Data for this task -
________

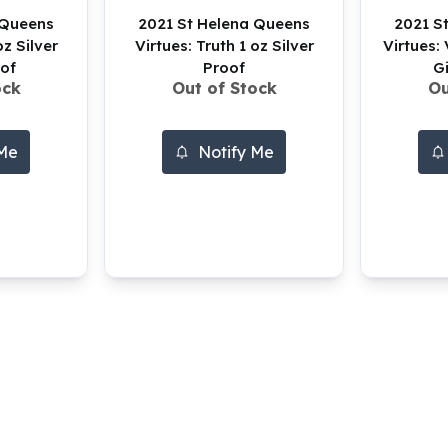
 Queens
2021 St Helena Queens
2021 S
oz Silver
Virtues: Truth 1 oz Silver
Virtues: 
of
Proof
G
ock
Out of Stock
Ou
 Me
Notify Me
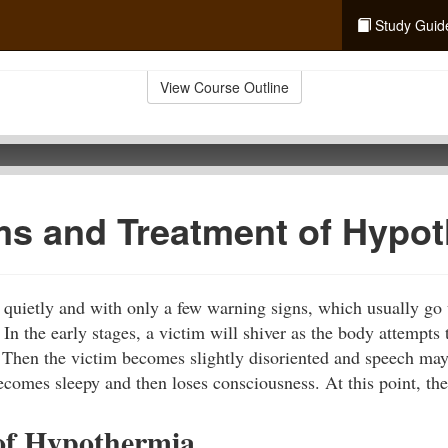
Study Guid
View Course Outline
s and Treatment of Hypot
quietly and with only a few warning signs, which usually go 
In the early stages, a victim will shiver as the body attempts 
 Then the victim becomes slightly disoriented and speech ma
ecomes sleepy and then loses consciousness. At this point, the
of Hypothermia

________

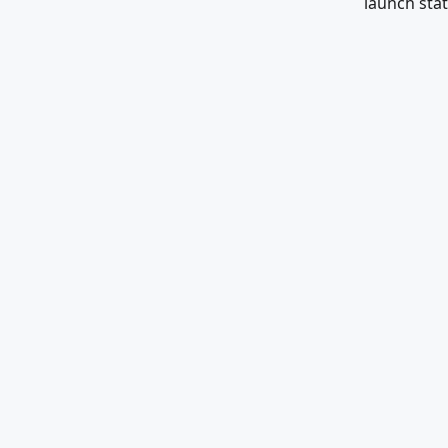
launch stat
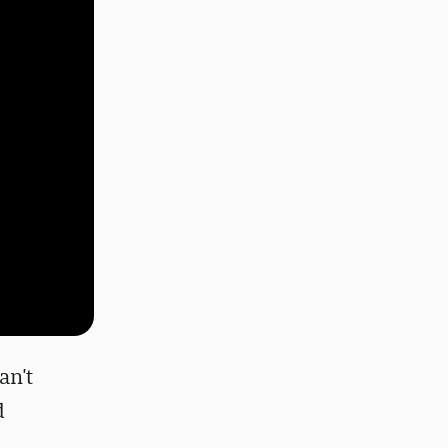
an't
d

________

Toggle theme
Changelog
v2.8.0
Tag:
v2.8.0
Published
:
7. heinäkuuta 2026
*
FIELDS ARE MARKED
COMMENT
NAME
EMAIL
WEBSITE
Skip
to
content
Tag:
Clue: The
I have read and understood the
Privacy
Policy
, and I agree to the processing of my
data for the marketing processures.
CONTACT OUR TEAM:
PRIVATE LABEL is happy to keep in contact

________

Instructions to follow -
Determine how many lines of the data contain the word "victim", and reply with that number only.

Solution to the problem -
2